[Collection entries]
*** Begin section ***
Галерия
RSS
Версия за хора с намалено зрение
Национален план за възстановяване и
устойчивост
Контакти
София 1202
*** End section ***
*** Begin section ***
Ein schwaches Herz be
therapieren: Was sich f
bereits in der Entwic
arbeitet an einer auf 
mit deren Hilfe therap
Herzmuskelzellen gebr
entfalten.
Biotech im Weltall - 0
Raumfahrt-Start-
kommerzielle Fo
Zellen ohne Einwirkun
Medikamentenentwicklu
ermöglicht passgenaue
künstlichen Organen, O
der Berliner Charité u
*** End section ***
- TRY IT -
All that belongs in your answer is the stretch of entries above from the line with "ermöglicht passgenaue" through the line with "der Berliner Charité u", printed exactly.

- YOUR RESPONSE -
ermöglicht passgenaue
künstlichen Organen, O
der Berliner Charité u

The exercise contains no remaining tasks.